Looping Through Large Data Sets

JoeDainton123 · Oct-02-2020, 06:59 PM

Hello all

I have a csv file with over 60,000 rows of data which i have imported into a dataframe, I want to perform varies calculations on this dataframe.

I am looping through the data using a while loop and a counter.

At each iteration of the counter i am performing some arithmetic, the code i have is as follows:-

q = 0
while q < len(df_raw_data):
    df_raw_data.iloc[q,5] = (df_raw_data.iloc[q,3] * 8950) + (df_raw_data.iloc[q,4])
    q = q + 1

This code works and i fully understand it however it takes ages and i wanted to know if there was a better way of loop through large data sets.

Thank you

**buran** · (This post was last modified: Oct-02-2020, 07:08 PM by buran.)

you don't work like this in pandas
your code can be replaced with

df_raw_data[5] = df_raw_data[3] * 8950 + df_raw_data[4]

sample with dummy df:

import pandas as pd 

df = pd.DataFrame([[1, 2, 3], [4, 5, 6], [7, 8, 9]])
print(df)
df[3] = df[1]*5 + df[2]
print(df)

JoeDainton123 · (This post was last modified: Oct-02-2020, 09:28 PM by JoeDainton123.)

Hi buran

Thank you for your reply.

I really like your way however when i attempt this i get an error.

The code i am using is as follows:-

 df_raw_data[5] = df_raw_data[3] * 1760 + df_raw_data[4]

The error i get is:-

df_raw_data[5] = df_raw_data[3] * 1760 + df_raw_data[4]
Traceback (most recent call last):

  File "C:\Anaconda3\lib\site-packages\pandas\core\indexes\base.py", line 2889, in get_loc
    return self._engine.get_loc(casted_key)

  File "pandas\_libs\index.pyx", line 70, in pandas._libs.index.IndexEngine.get_loc

  File "pandas\_libs\index.pyx", line 97, in pandas._libs.index.IndexEngine.get_loc

  File "pandas\_libs\hashtable_class_helper.pxi", line 1675, in pandas._libs.hashtable.PyObjectHashTable.get_item

  File "pandas\_libs\hashtable_class_helper.pxi", line 1683, in pandas._libs.hashtable.PyObjectHashTable.get_item

KeyError: 3


The above exception was the direct cause of the following exception:

Traceback (most recent call last):

  File "<ipython-input-5-d11bee5b17a9>", line 1, in <module>
    df_raw_data[5] = df_raw_data[3] * 1760 + df_raw_data[4]

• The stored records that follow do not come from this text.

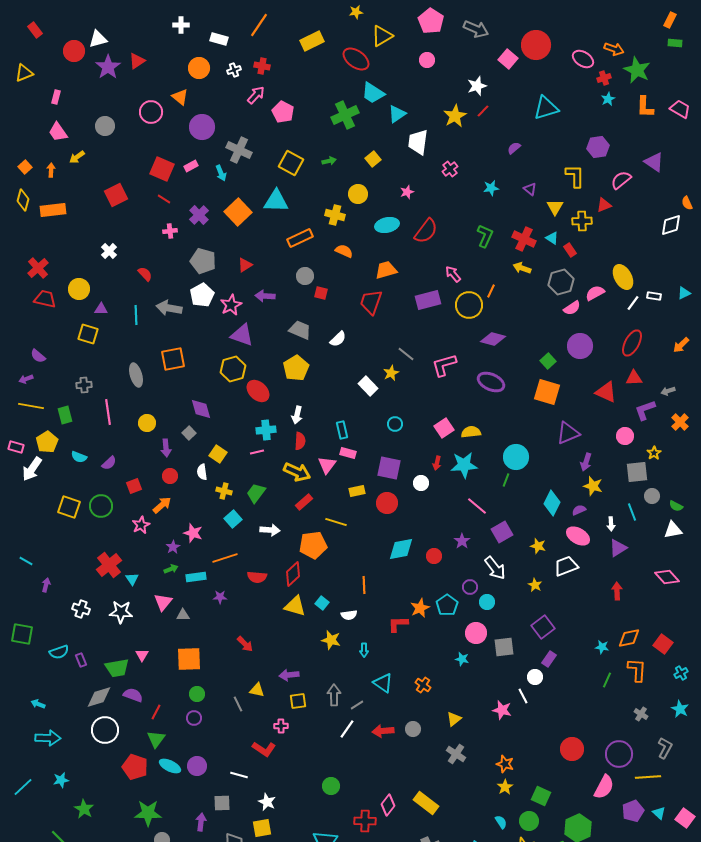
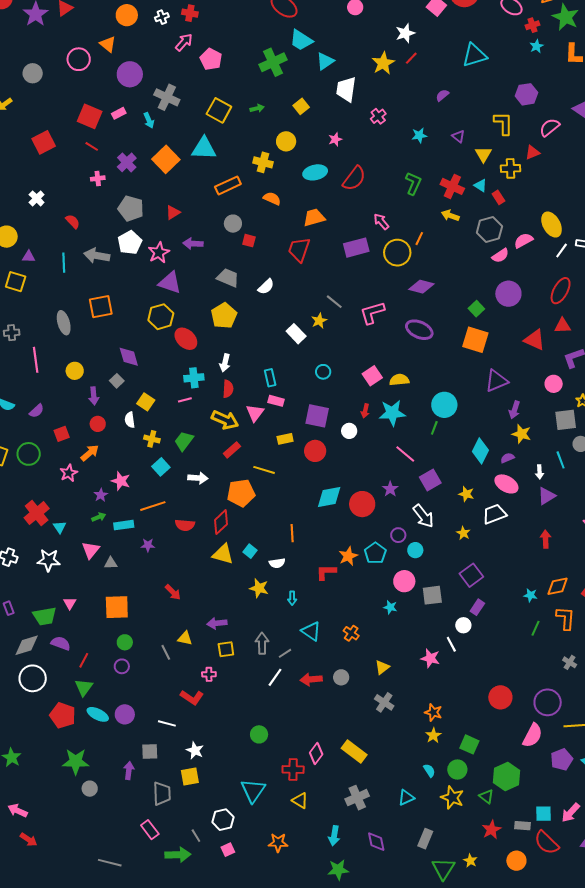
red circle: (434, 556) -> (362, 504), size x1.6

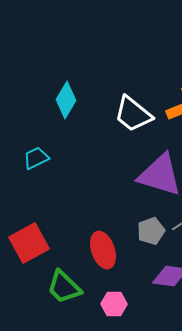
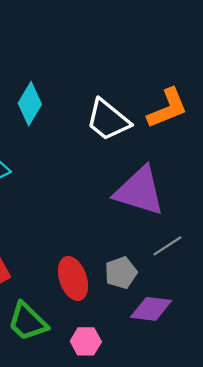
gray pentagon: (151, 231) -> (121, 273), moved

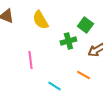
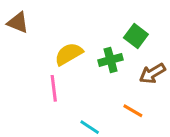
yellow semicircle: (40, 20) -> (69, 54), moved, turned 90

  File "C:\Anaconda3\lib\site-packages\pandas\core\frame.py", line 2902, in __getitem__
    indexer = self.columns.get_loc(key)

  File "C:\Anaconda3\lib\site-packages\pandas\core\indexes\base.py", line 2891, in get_loc
    raise KeyError(key) from err

KeyError: 3

I can make it work using the following code:-

df_raw_data.iloc[:,5] = df_raw_data.iloc[:,3] * 1760 + df_raw_data.iloc[:,4]

But i am not sure why i keep getting an error?

**buran** · Oct-03-2020, 04:06 AM

can you provide sample dataframe (no need of 60 000 rows, just 2-3 rows is sufficient)
Ideal would be to provide a code that creates a DataFrame with the same structure as yours - like I did in my example which works.

JoeDainton123 · Oct-16-2020, 09:41 PM

(Oct-03-2020, 04:06 AM)buran Wrote: can you provide sample dataframe (no need of 60 000 rows, just 2-3 rows is sufficient)
Ideal would be to provide a code that creates a DataFrame with the same structure as yours - like I did in my example which works.

Hi buran

My apologies for not getting back to you sooner.

I have tried several ways to get your method of looping through the data however I still cannot get it to work and I dont understand why.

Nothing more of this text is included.